禅念寺

江戸時代よりも昔のいつの頃か、恩田には禅念寺(ぜんねんじ)というお寺がありました。しかし文献や資料に乏しく、それがいつ頃恩田のどこにあったのかははっきり分かっていません。


新編武蔵風土記稿には、次のように記されています。

萬年寺と唱ふるは、村の南の方にあり、禅念寺と云は西北の方にありて(※)、今は何も字にのみ残れり
萬年寺と禅念寺の位置関係が逆転していて、誤植と思われる


ここに「字にのみ残れり」と書かれているとおり、恩田には「ぜんねんじ」と読む地名があります。「ぜん」の字が置き変わって「善念寺」と書きます。


字地書上には、次のように記されています。

善念寺(ぜんねんじ) 旧名
酉戌の方にあり 西方民居圃地にして字山ケ谷接し 北方山林を負ひて苗万坂を界す 東方登戸道を隔て字西の谷隣す 南方田地にして恩田川を界す 改正の際旧小名善念寺前 和海道(わかいどう)を合併す


昭和5年に発行された地番反別地目入図には、字(あざ)として善念寺前という地名が記されています。



出典: 都筑郡恩田村 地番反別地目入図 字善念寺前


この地名は昭和14年(1939年)まで正式に使われていました。


これらの情報から禅念寺があった場所を比定してみます。ポイントは善念寺前という地名の「前」の解釈です。

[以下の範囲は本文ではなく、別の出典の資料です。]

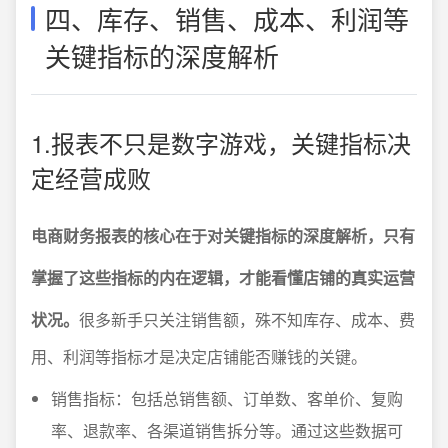
四、库存、销售、成本、利润等
关键指标的深度解析
1.报表不只是数字游戏，关键指标决
定经营成败
电商财务报表的核心在于对关键指标的深度解析，只有
掌握了这些指标的内在逻辑，才能看懂店铺的真实运营
状况。
很多新手只关注销售额，殊不知库存、成本、费
用、利润等指标才是决定店铺能否赚钱的关键。
销售指标：包括总销售额、订单数、客单价、复购
率、退款率、各渠道销售拆分等。通过这些数据可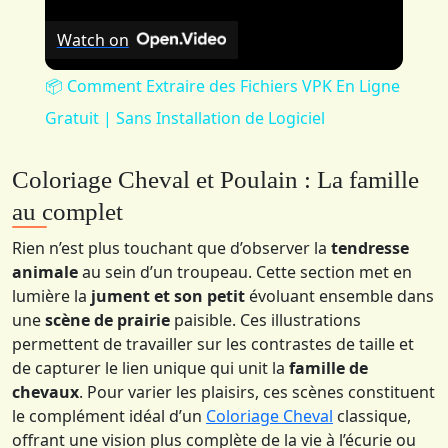
Watch on
📦 Comment Extraire des Fichiers VPK En Ligne
Gratuit | Sans Installation de Logiciel
Coloriage Cheval et Poulain : La famille
au complet
Rien n’est plus touchant que d’observer la
tendresse
animale
au sein d’un troupeau. Cette section met en
lumière la
jument et son petit
évoluant ensemble dans
une
scène de prairie
paisible. Ces illustrations
permettent de travailler sur les contrastes de taille et
de capturer le lien unique qui unit la
famille de
chevaux
. Pour varier les plaisirs, ces scènes constituent
le complément idéal d’un
Coloriage Cheval
classique,
offrant une vision plus complète de la vie à l’écurie ou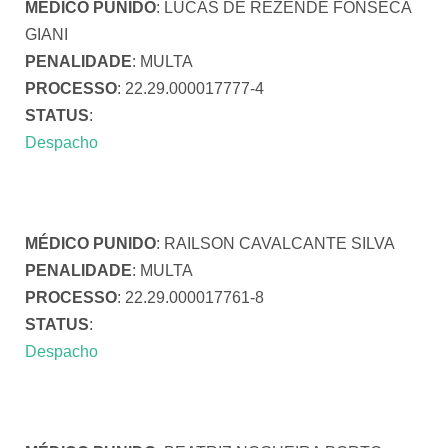
MÉDICO PUNIDO
: LUCAS DE REZENDE FONSECA
GIANI
PENALIDADE
: MULTA
PROCESSO
: 22.29.000017777-4
STATUS
:
Despacho
MÉDICO PUNIDO
: RAILSON CAVALCANTE SILVA
PENALIDADE
: MULTA
PROCESSO
: 22.29.000017761-8
STATUS
:
Despacho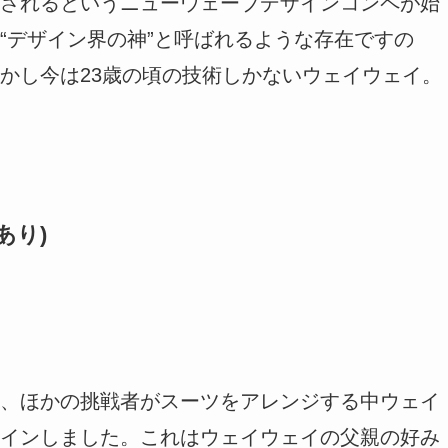
されるというニューウェーブデザインコンペが始
“デザイン界の神”と呼ばれるような存在ですの
かし今は23歳の頃の技術しかないウェイウェイ。
あり)
、ほかの挑戦者がスーツをアレンジする中ウェイ
インしました。これはウェイウェイの父親の好み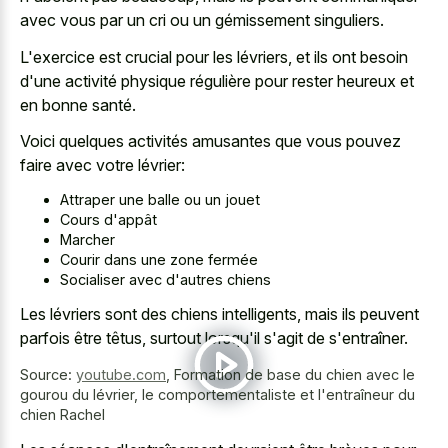
avec vous par un cri ou un gémissement singuliers.
L'exercice est crucial pour les lévriers, et ils ont besoin
d'une activité physique régulière pour rester heureux et
en bonne santé.
Voici quelques activités amusantes que vous pouvez
faire avec votre lévrier:
Attraper une balle ou un jouet
Cours d'appât
Marcher
Courir dans une zone fermée
Socialiser avec d'autres chiens
Les lévriers sont des chiens intelligents, mais ils peuvent
parfois être têtus, surtout lorsqu'il s'agit de s'entraîner.
Source:
youtube.com
,
Formation de base du chien avec le
gourou du lévrier, le comportementaliste et l'entraîneur du
chien Rachel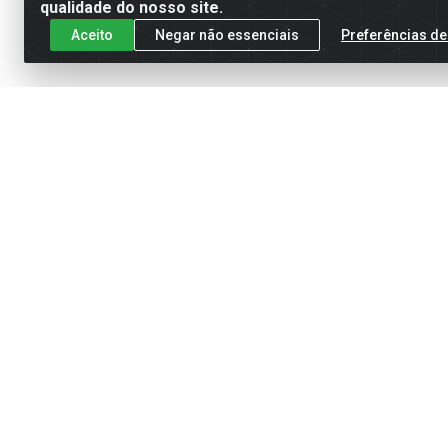
qualidade do nosso site.
Aceito
Negar não essenciais
Preferências de
Cadastre-se para receber nossas of
Meus Pedidos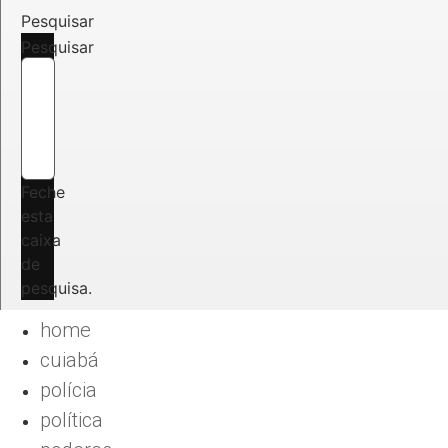
Pesquisar
Pesquisar
Feche
esta
caixa
de
pesquisa.
home
cuiabá
polícia
política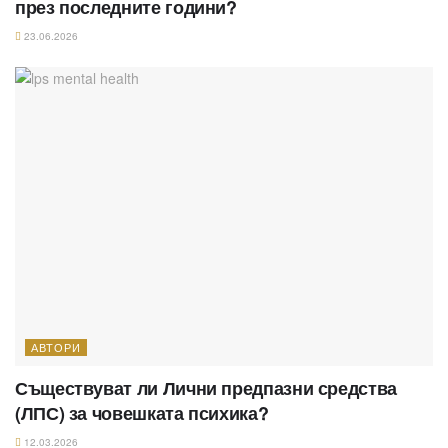
през последните години?
23.06.2026
АВТОРИ
Съществуват ли Лични предпазни средства
(ЛПС) за човешката психика?
12.03.2026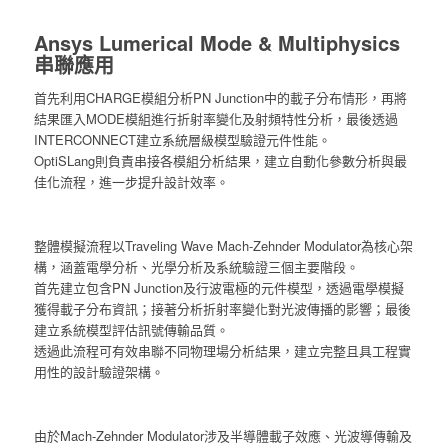
Ansys Lumerical Mode & Multiphysics
串聯應用
首先利用CHARGE模組分析PN Junction中的載子分布情形，再將
結果匯入MODE模組進行折射率變化及射頻特性分析，最後透過
INTERCONNECT建立系統層級模型驗證元件性能。
OptiSLang則負責串接各模組分析結果，建立自動化參數分析與最
佳化流程，進一步提升設計效率。
整體模擬流程以Traveling Wave Mach-Zehnder Modulator為核心架
構，涵蓋電學分析、光學分析及系統驗證三個主要階段。
首先建立包含PN Junction及行波電極的元件模型，透過電學模擬
獲得載子分布資訊；接著分析折射率變化對光波傳播的影響；最後
建立系統模型評估訊號傳輸品質。
透過此流程可有效串聯不同物理場分析結果，建立完整且具工程實
用性的設計驗證架構。
由於Mach-Zehnder Modulator涉及半導體載子效應、光波導傳輸及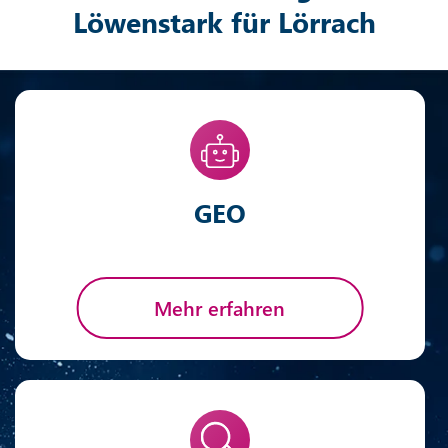
Löwenstark für Lörrach
GEO
Mehr erfahren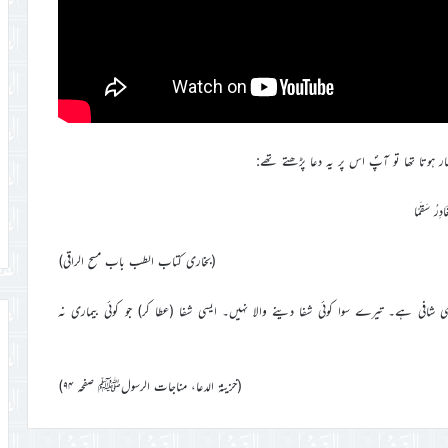
ہوتا تھا تو آپؐ اس پر یہ دعا پڑھتے تھے:
ِرُ سَقَمًا
(بخاری کتاب الطب باب مسح الراقی)
شافی ہے۔ تیرے سوا کوئی شفا دینے والا نہیں۔ ایسی شفا (عطا کر) جو کوئی بیماری نہ
(خزینة الدعا، مناجات الرسولﷺ صفحہ ۹۴)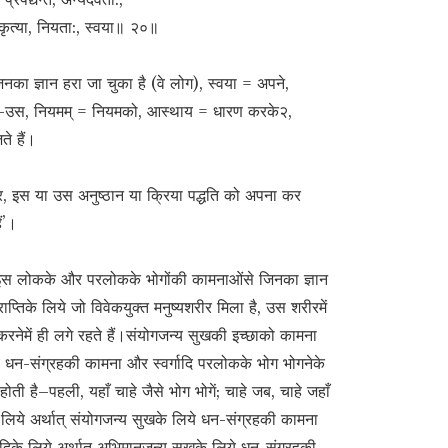
रकृत्या, नियता:, स्वया॥ २०॥
जिनका ज्ञान हरा जा चुका है (वे लोग), स्वया = अपने,
= उस-उस, नियमम् = नियमको, आस्थाय = धारण करके२,
ते हैं।
र, इस या उस अनुष्ठान या क्रिया पद्धति को अपना कर
ं’।
 इस लोकके और परलोकके भोगोंकी कामनाओंसे जिनका ज्ञान
ाप्तिके लिये जो विवेकयुक्त मनुष्यशरीर मिला है, उस शरीरमें
करनेमें ही लगे रहते हैं।संयोगजन्य सुखकी इच्छाको कामना
े धन-संग्रहकी कामना और स्वर्गादि परलोकके भोग भोगनेके
ी है–पहली, यहाँ चाहे जैसे भोग भोगें; चाहे जब, चाहे जहाँ
लिये अर्थात् संयोगजन्य सुखके लिये धन-संग्रहकी कामना
 आदिके लिये अर्थात् अभिमानजन्य सुखके लिये धन-संग्रहकी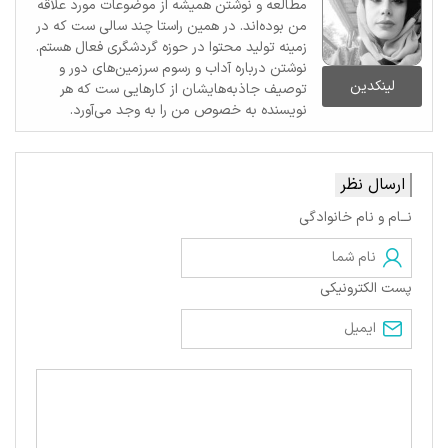
مطالعه و نوشتن همیشه از موضوعات مورد علاقه
من بوده‌اند. در همین راستا چند سالی ست که در
زمینه تولید محتوا در حوزه گردشگری فعال هستم.
نوشتن درباره آداب و رسوم سرزمین‌های دور و
لینکدین
توصیف جاذبه‌هایشان از کارهایی ست که هر
نویسنده به خصوص من را به وجد می‌آورد.
ارسال نظر
نــام و نام خانوادگی
پست الکترونیکی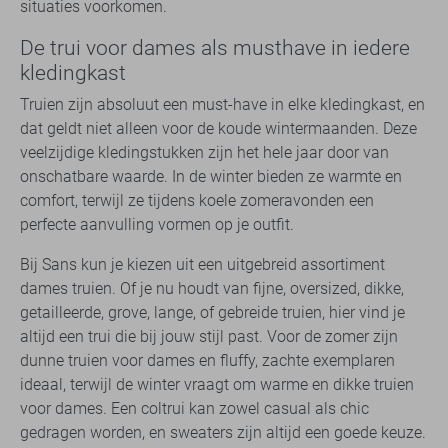
situaties voorkomen.
De trui voor dames als musthave in iedere
kledingkast
Truien zijn absoluut een must-have in elke kledingkast, en
dat geldt niet alleen voor de koude wintermaanden. Deze
veelzijdige kledingstukken zijn het hele jaar door van
onschatbare waarde. In de winter bieden ze warmte en
comfort, terwijl ze tijdens koele zomeravonden een
perfecte aanvulling vormen op je outfit.
Bij Sans kun je kiezen uit een uitgebreid assortiment
dames truien. Of je nu houdt van fijne, oversized, dikke,
getailleerde, grove, lange, of gebreide truien, hier vind je
altijd een trui die bij jouw stijl past. Voor de zomer zijn
dunne truien voor dames en fluffy, zachte exemplaren
ideaal, terwijl de winter vraagt om warme en dikke truien
voor dames. Een coltrui kan zowel casual als chic
gedragen worden, en sweaters zijn altijd een goede keuze.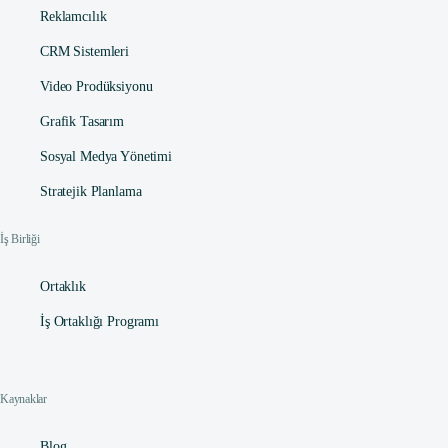
Reklamcılık
CRM Sistemleri
Video Prodüksiyonu
Grafik Tasarım
Sosyal Medya Yönetimi
Stratejik Planlama
İş Birliği
Ortaklık
İş Ortaklığı Programı
Kaynaklar
Blog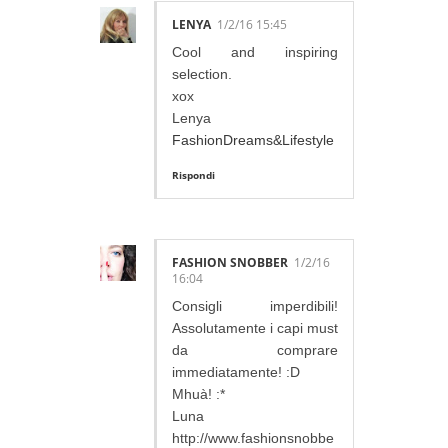
LENYA
1/2/16 15:45
Cool and inspiring
selection.
xox
Lenya
FashionDreams&Lifestyle
Rispondi
FASHION SNOBBER
1/2/16
16:04
Consigli imperdibili!
Assolutamente i capi must
da comprare
immediatamente! :D
Mhuà! :*
Luna
http://www.fashionsnobbe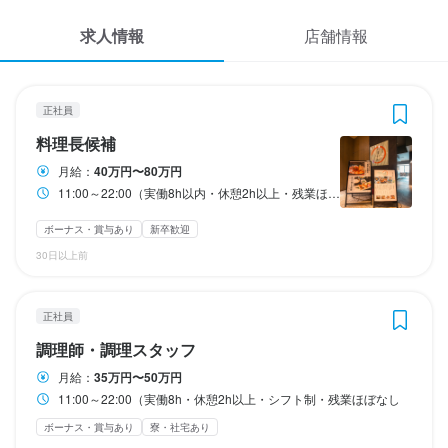
応募履歴
昇給随時、賞与年1回業績に応じて、毎月インセンティブ有り
3
 / 
3
求人情報
店舗情報
WEB履歴書
モダン懐石 やまかわ
モダン懐石 やまかわ
正社員
アルバイト・パート
勤務時間
料理長候補
調理師・調理スタッフ
スカウト・メルマガ受信設定
正社員
11:00～22:00（実働8h・休憩2h以上・シフト制・残業ほぼなし
料理長候補
ヘルプ・お問い合わせフォーム
終電考慮あり
時短社員制度あり
残業月20時間以下
長期勤務歓迎
料理長候補
調理師・調理スタッフ
月給：
40万円〜80万円
11:00～22:00（実働8h以内・休憩2h以上・残業ほなし）
掲載をご検討の店舗様へ
月給
時給
400,000円〜800,000円
1,600円〜2,000円
休日・休暇
食べログ求人PRESS
ボーナス・賞与あり
新卒歓迎
ボーナス・賞与あり
昇給あり
交通費支給
昇給あり
インセンティブあり
交通費支給
インセンティブあり
30日以上前
隔週2日制、連休取得可
プライバシーポリシー
研修期間
夏季休暇あり
特別休暇あり
利用規約
勤務時間
試用期間1ヶ月同条件
正社員
企業情報
11:00～22:00（実働8h以内・休憩2h以上・残業ほなし）
調理師・調理スタッフ
給与補足
待遇
終電考慮あり
時短社員制度あり
残業月20時間以下
長期勤務歓迎
シフト制
昇給随時あり
月給：
35万円〜50万円
・契約期間の定めなし

11:00～22:00（実働8h・休憩2h以上・シフト制・残業ほぼなし
・社会保険完備（厚生年金、雇用保険、健康保険、労災保険）

ボーナス・賞与あり
寮・社宅あり
・受動喫煙防止措置：屋内原則禁煙（喫煙専用室あり）

休日・休暇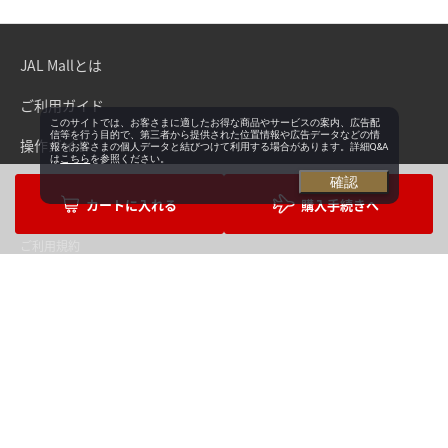
JAL Mallとは
ご利用ガイド
このサイトでは、お客さまに適したお得な商品やサービスの案内、広告配
信等を行う目的で、第三者から提供された位置情報や広告データなどの情
操作ガイド
報をお客さまの個人データと結びつけて利用する場合があります。詳細Q&A
は
こちら
を参照ください。
確認
よくあるご質問・お問い合わせ
購入手続きへ
ご利用規約
プライバシーポリシー
会社概要
Copyright©Japan Airlines. All rights reserved.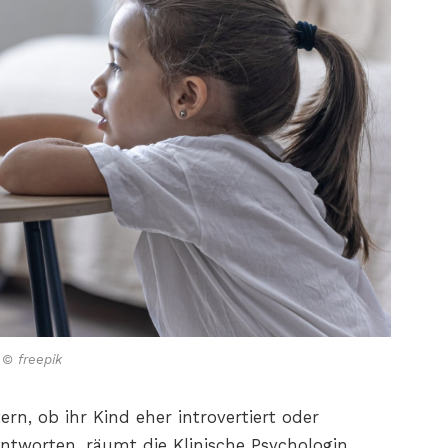
© freepik
ern, ob ihr Kind eher introvertiert oder
antworten, räumt die Klinische Psychologin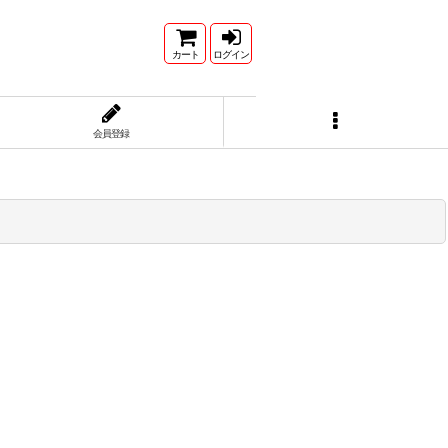
カート
ログイン
会員登録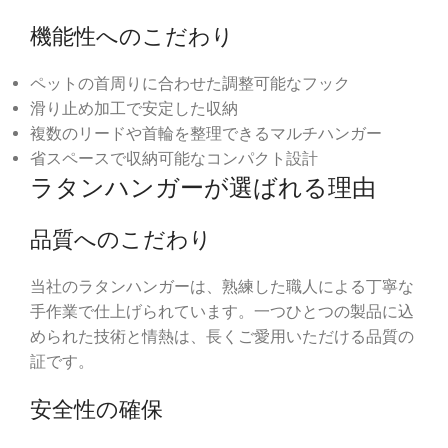
機能性へのこだわり
ペットの首周りに合わせた調整可能なフック
滑り止め加工で安定した収納
複数のリードや首輪を整理できるマルチハンガー
省スペースで収納可能なコンパクト設計
ラタンハンガーが選ばれる理由
品質へのこだわり
当社のラタンハンガーは、熟練した職人による丁寧な
手作業で仕上げられています。一つひとつの製品に込
められた技術と情熱は、長くご愛用いただける品質の
証です。
安全性の確保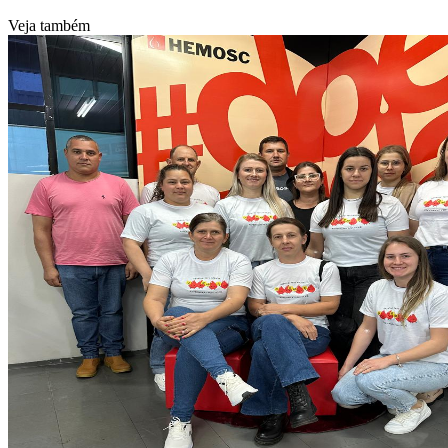
Veja também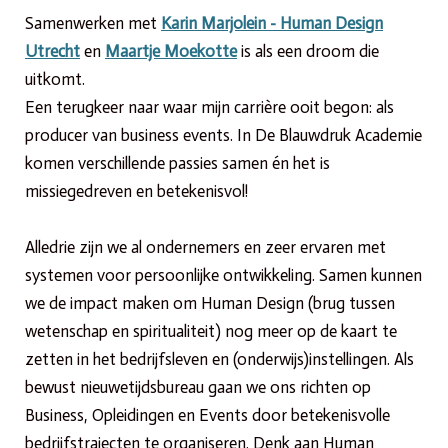
Samenwerken met
Karin Marjolein - Human Design
Utrecht
en
Maartje Moekotte
is als een droom die
uitkomt.
Een terugkeer naar waar mijn carrière ooit begon: als
producer van business events. In De Blauwdruk Academie
komen verschillende passies samen én het is
missiegedreven en betekenisvol!
Alledrie zijn we al ondernemers en zeer ervaren met
systemen voor persoonlijke ontwikkeling. Samen kunnen
we de impact maken om Human Design (brug tussen
wetenschap en spiritualiteit) nog meer op de kaart te
zetten in het bedrijfsleven en (onderwijs)instellingen. Als
bewust nieuwetijdsbureau gaan we ons richten op
Business, Opleidingen en Events door betekenisvolle
bedrijfstrajecten te organiseren. Denk aan Human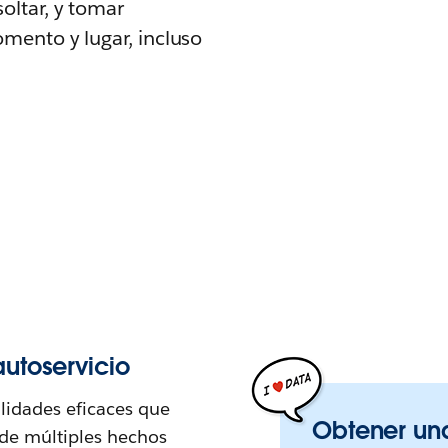
oltar, y tomar
mento y lugar, incluso
utoservicio
lidades eficaces que
Obtener una
 de múltiples hechos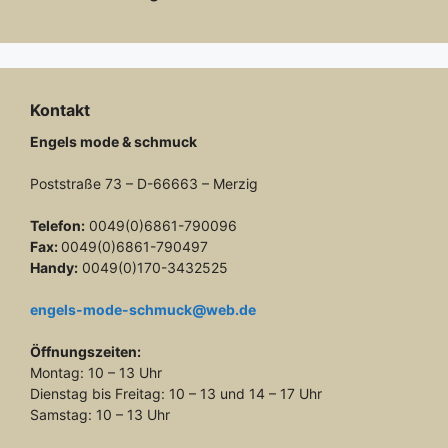
Kontakt
Engels mode & schmuck
Poststraße 73 – D-66663 – Merzig
Telefon:
0049(0)6861-790096
Fax:
0049(0)6861-790497
Handy:
0049(0)170-3432525
engels-mode-schmuck@web.de
Öffnungszeiten:
Montag: 10 – 13 Uhr
Dienstag bis Freitag: 10 – 13 und 14 – 17 Uhr
Samstag: 10 – 13 Uhr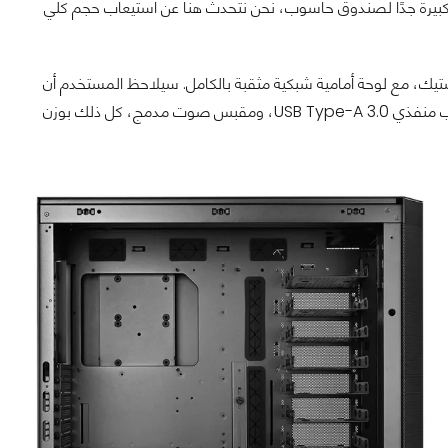
زين بحجم 2.5 بوصة. تُعد هذه سعة كبيرة جدًا لصندوق حاسوب، نحن نتحدث هنا عن استيعاب حجم كلي
زيج من الفولاذ والبلاستيك، مع لوحة أمامية شبكية مثقبة بالكامل. سيلاحظ المستخدم أن
هناك منفذ USB Type-C في لوحة الإدخال/الإخراج الأمامية، إلى جانب منفذي USB Type-A 3.0، ومقبس صوت مدمج، كل ذلك بوزن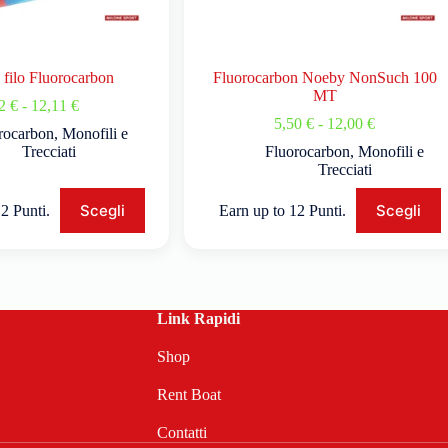
filo Fluorocarbon
Fluorocarbon Noeby NonSuch 100
MT
22
€
-
12,11
€
5,50
€
-
12,00
€
rocarbon
,
Monofili e
Trecciati
Fluorocarbon
,
Monofili e
Trecciati
Scegli
Scegli
2 Punti.
Earn up to 12 Punti.
Link Rapidi
Shop
Rent Boat
Contatti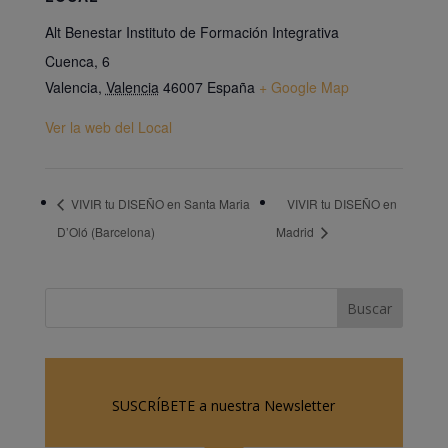
Alt Benestar Instituto de Formación Integrativa
Cuenca, 6
Valencia
,
Valencia
46007
España
+ Google Map
Ver la web del Local
VIVIR tu DISEÑO en Santa Maria
VIVIR tu DISEÑO en
D’Oló (Barcelona)
Madrid
SUSCRÍBETE a nuestra Newsletter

善念寺前の東側に、同じく「前」が付いた十王堂前という地名があります。そして、それに接して十王堂の跡地があります。その位置関係は、山側を背にして十王堂の場所に立ったときの正面に広がる水田が十王堂前、というふうになります。



この位置関係をすぐ隣の善念寺前に仮に当てはめ、山側を背にして禅念寺の場所に立ったときの正面に善念寺前の水田が来るように禅念寺の位置を定めると、禅念寺は、下の図でマルで囲った辺りではないかということになります。



これを踏まえて古い空中写真を見てみます。



出典: 国土地理院 地図・空中写真閲覧サービス 空中写真 USA-M388-24(加筆)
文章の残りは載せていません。